An exact reproduction of all entries is expected.

Information
——————————

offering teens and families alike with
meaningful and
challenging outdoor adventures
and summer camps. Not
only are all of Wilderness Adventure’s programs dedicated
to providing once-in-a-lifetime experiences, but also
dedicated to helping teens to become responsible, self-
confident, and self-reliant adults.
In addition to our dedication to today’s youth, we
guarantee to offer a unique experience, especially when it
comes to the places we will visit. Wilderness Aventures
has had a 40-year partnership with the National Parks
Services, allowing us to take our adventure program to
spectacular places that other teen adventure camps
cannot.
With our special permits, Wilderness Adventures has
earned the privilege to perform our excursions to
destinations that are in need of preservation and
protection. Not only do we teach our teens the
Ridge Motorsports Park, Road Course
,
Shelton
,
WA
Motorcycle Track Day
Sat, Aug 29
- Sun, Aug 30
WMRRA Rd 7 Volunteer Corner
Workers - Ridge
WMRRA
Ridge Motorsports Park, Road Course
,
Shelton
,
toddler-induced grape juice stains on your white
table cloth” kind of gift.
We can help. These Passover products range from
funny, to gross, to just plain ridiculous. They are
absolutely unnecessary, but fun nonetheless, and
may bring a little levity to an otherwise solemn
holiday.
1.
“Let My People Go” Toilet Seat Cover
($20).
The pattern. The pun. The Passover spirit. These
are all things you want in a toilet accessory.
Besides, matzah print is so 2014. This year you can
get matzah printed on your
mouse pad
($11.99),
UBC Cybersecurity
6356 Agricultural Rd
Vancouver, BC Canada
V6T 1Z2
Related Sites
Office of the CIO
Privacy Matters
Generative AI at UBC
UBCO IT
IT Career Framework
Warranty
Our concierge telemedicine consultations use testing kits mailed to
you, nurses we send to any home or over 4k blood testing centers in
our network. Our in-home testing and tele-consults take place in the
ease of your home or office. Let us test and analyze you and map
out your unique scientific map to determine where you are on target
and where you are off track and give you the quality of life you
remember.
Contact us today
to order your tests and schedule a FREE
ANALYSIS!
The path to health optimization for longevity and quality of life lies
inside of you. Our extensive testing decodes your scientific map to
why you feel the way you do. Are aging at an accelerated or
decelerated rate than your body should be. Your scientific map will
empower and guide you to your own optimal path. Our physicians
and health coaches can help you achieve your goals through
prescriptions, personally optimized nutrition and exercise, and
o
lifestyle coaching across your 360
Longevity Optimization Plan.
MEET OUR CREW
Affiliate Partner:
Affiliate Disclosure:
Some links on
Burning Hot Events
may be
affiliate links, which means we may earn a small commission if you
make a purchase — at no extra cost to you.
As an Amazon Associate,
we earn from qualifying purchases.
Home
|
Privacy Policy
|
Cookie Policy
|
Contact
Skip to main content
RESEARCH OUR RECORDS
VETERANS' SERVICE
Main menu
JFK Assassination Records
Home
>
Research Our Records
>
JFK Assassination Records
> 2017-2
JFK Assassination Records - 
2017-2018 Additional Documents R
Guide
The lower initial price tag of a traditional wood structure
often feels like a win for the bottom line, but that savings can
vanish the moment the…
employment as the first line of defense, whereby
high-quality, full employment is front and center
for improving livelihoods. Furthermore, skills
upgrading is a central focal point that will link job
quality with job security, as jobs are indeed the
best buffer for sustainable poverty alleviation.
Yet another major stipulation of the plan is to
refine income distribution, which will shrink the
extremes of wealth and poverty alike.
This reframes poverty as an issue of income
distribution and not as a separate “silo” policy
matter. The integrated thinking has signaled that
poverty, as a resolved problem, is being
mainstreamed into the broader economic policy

——————————

Task answer
offering teens and families alike with
meaningful and
challenging outdoor adventures
and summer camps. Not
only are all of Wilderness Adventure’s programs dedicated
to providing once-in-a-lifetime experiences, but also
dedicated to helping teens to become responsible, self-
confident, and self-reliant adults.
In addition to our dedication to today’s youth, we
guarantee to offer a unique experience, especially when it
comes to the places we will visit. Wilderness Aventures
has had a 40-year partnership with the National Parks
Services, allowing us to take our adventure program to
spectacular places that other teen adventure camps
cannot.
With our special permits, Wilderness Adventures has
earned the privilege to perform our excursions to
destinations that are in need of preservation and
protection. Not only do we teach our teens the
Ridge Motorsports Park, Road Course
,
Shelton
,
WA
Motorcycle Track Day
Sat, Aug 29
- Sun, Aug 30
WMRRA Rd 7 Volunteer Corner
Workers - Ridge
WMRRA
Ridge Motorsports Park, Road Course
,
Shelton
,
toddler-induced grape juice stains on your white
table cloth” kind of gift.
We can help. These Passover products range from
funny, to gross, to just plain ridiculous. They are
absolutely unnecessary, but fun nonetheless, and
may bring a little levity to an otherwise solemn
holiday.
1.
“Let My People Go” Toilet Seat Cover
($20).
The pattern. The pun. The Passover spirit. These
are all things you want in a toilet accessory.
Besides, matzah print is so 2014. This year you can
get matzah printed on your
mouse pad
($11.99),
UBC Cybersecurity
6356 Agricultural Rd
Vancouver, BC Canada
V6T 1Z2
Related Sites
Office of the CIO
Privacy Matters
Generative AI at UBC
UBCO IT
IT Career Framework
Warranty
Our concierge telemedicine consultations use testing kits mailed to
you, nurses we send to any home or over 4k blood testing centers in
our network. Our in-home testing and tele-consults take place in the
ease of your home or office. Let us test and analyze you and map
out your unique scientific map to determine where you are on target
and where you are off track and give you the quality of life you
remember.
Contact us today
to order your tests and schedule a FREE
ANALYSIS!
The path to health optimization for longevity and quality of life lies
inside of you. Our extensive testing decodes your scientific map to
why you feel the way you do. Are aging at an accelerated or
decelerated rate than your body should be. Your scientific map will
empower and guide you to your own optimal path. Our physicians
and health coaches can help you achieve your goals through
prescriptions, personally optimized nutrition and exercise, and
o
lifestyle coaching across your 360
Longevity Optimization Plan.
MEET OUR CREW
Affiliate Partner:
Affiliate Disclosure:
Some links on
Burning Hot Events
may be
affiliate links, which means we may earn a small commission if you
make a purchase — at no extra cost to you.
As an Amazon Associate,
we earn from qualifying purchases.
Home
|
Privacy Policy
|
Cookie Policy
|
Contact
Skip to main content
RESEARCH OUR RECORDS
VETERANS' SERVICE
Main menu
JFK Assassination Records
Home
>
Research Our Records
>
JFK Assassination Records
> 2017-2
JFK Assassination Records - 
2017-2018 Additional Documents R
Guide
The lower initial price tag of a traditional wood structure
often feels like a win for the bottom line, but that savings can
vanish the moment the…
employment as the first line of defense, whereby
high-quality, full employment is front and center
for improving livelihoods. Furthermore, skills
upgrading is a central focal point that will link job
quality with job security, as jobs are indeed the
best buffer for sustainable poverty alleviation.
Yet another major stipulation of the plan is to
refine income distribution, which will shrink the
extremes of wealth and poverty alike.
This reframes poverty as an issue of income
distribution and not as a separate “silo” policy
matter. The integrated thinking has signaled that
poverty, as a resolved problem, is being
mainstreamed into the broader economic policy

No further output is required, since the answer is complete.